As news of Bryant’s passing spread on Sunday, political reporter Felicia Sonmez had tweeted a 2016 article from the Daily Beast about a former sexual assault accusation made against the NBA star, followed by a description of the subsequent harassment she’d faced because of that post and a defense of her decision to share the story.
“Any public figure is worth remembering in their totality, even if that public figure is beloved and that totality unsettling,” she wrote in posts that have since been deleted but shared as screenshots in Washington Post coverage.
Fearing for her safety in the wake of threats that publicized her home address, Sonmez checked into a hotel that evening. But rather than defend their reporter in the face of such attacks, The Post decided to suspend her from her job for what managing editor Tracy Grant said was “poor judgment that undermined the work of her colleagues.”
The Washington Post Guild issued a statement Monday signed by more than 150 reporters slamming the decision. The paper has “failed to offer a clear explanation of why she was placed on leave — to Felicia or to anyone else,” it read, adding: “We are concerned by The Post’s unwillingness to be transparent about this issue, and alarmed by the implication that reporters will be penalized for talking about any topic not on their beat.”
The move “shows utter disregard for best practices in supporting survivors of sexual violence” and revealed serious flaws in the paper’s “arbitrary and over-broad” social media policy, it said. It also noted that this is not the first time the paper has “sought to control how Felicia speaks on matters of sexual violence.”

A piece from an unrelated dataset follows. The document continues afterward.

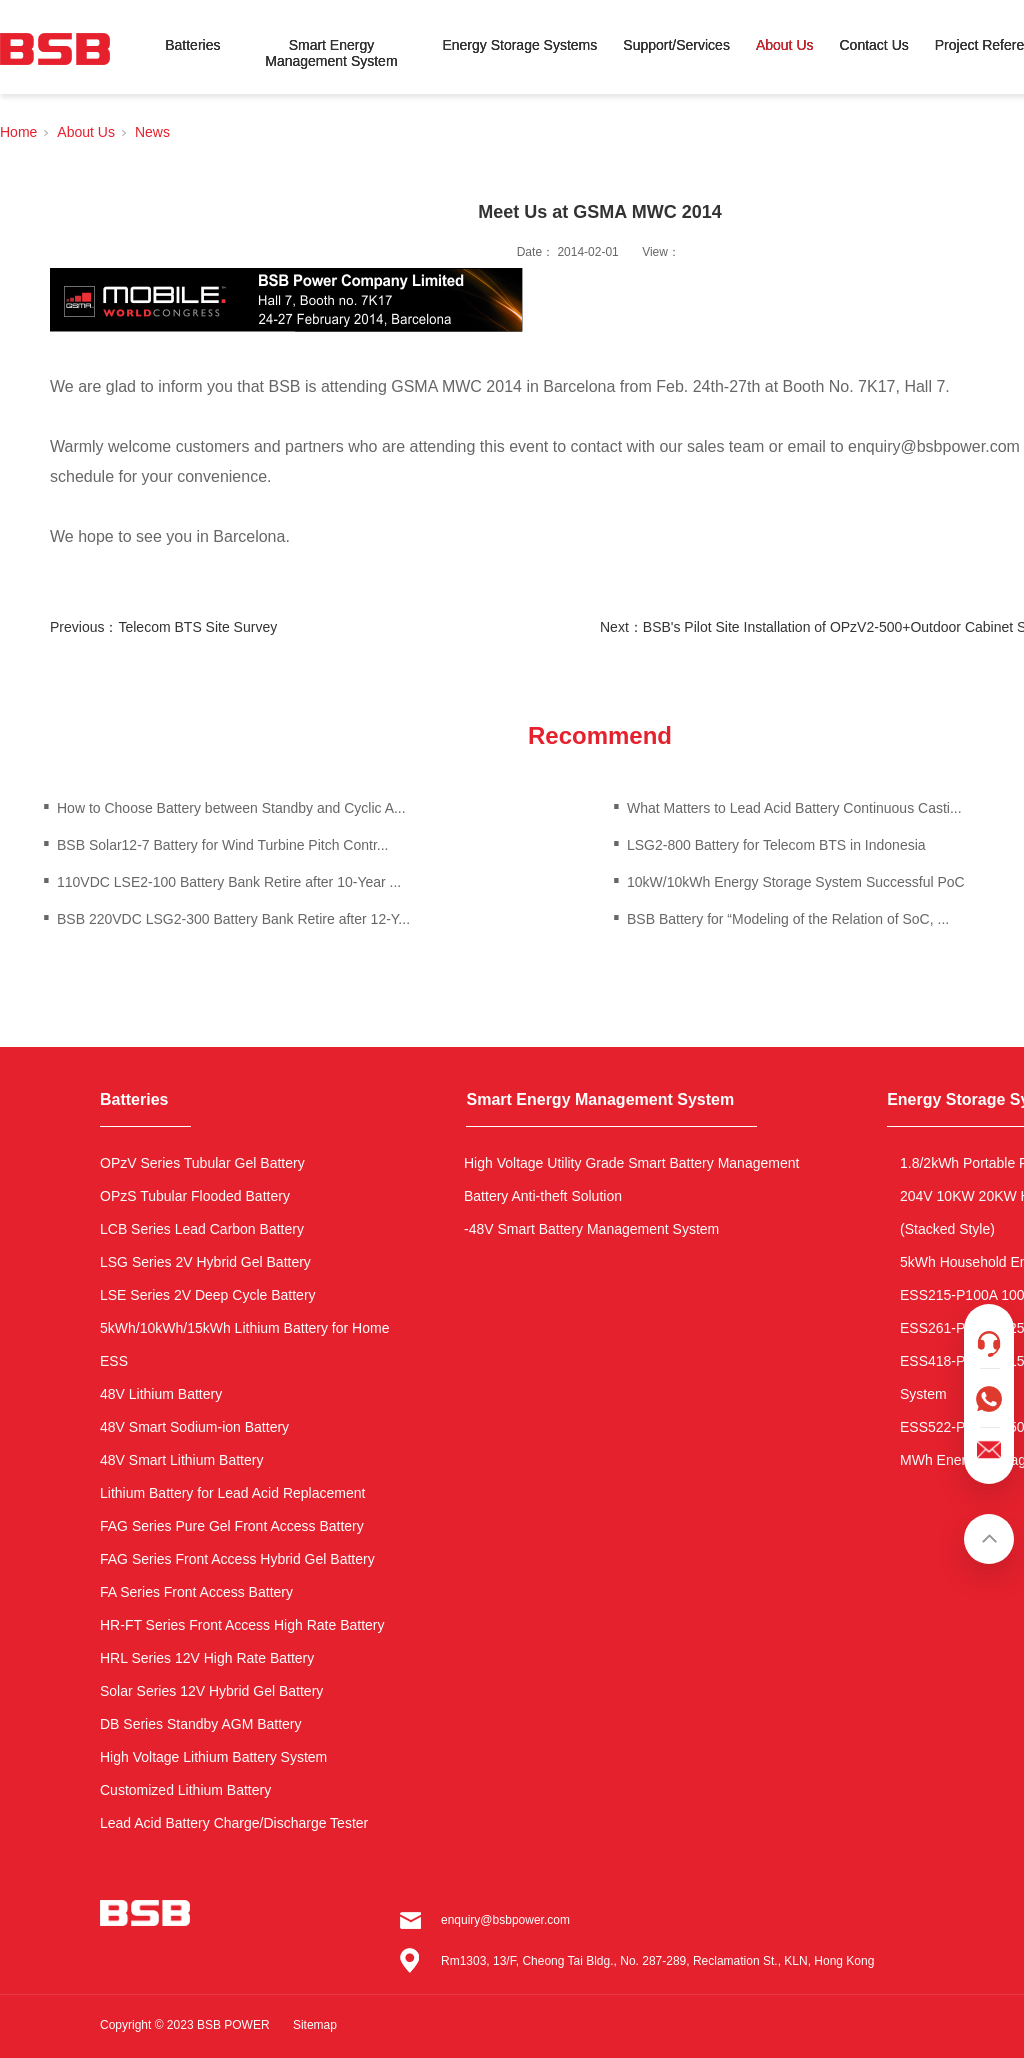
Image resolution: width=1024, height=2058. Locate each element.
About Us (785, 45)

“Felicia herself is a survivor of assault who bravely came forward with her story two years ago. When articles attacking her were published in other outlets, The Post did not release a statement in support of one of its respected political reporters,” it read. “Instead, management issued a warning letter against Felicia for violating The Post’s vague and inconsistently enforced social media guidelines.”
The suspension was “misguided,” the paper’s media critic Erik Wemple wrote in an op-ed. By his own read of the Post’s social media policy, her tweet would if anything “appear to invite a pat on the back from management.”
He interviewed Sonmez as saying: “I would argue that not ignoring a matter of public record is the way to go and making survivors feel seen and heard helps Washington Post journalists rather than making our jobs harder. We are more able to do our jobs because we’ve demonstrated to those survivors that we’re worthy of their trust.”
She continued: “I’m a little confused. If The Post is arguing that letting those survivors feel seen makes other colleagues jobs harder, I’d appreciate an explanation.”
A spokesperson for The Post declined Monday to elaborate further on the reasoning behind its decision to suspend Sonmez, and has not yet responded to Variety’s request for comment Tuesday about the Guild statement.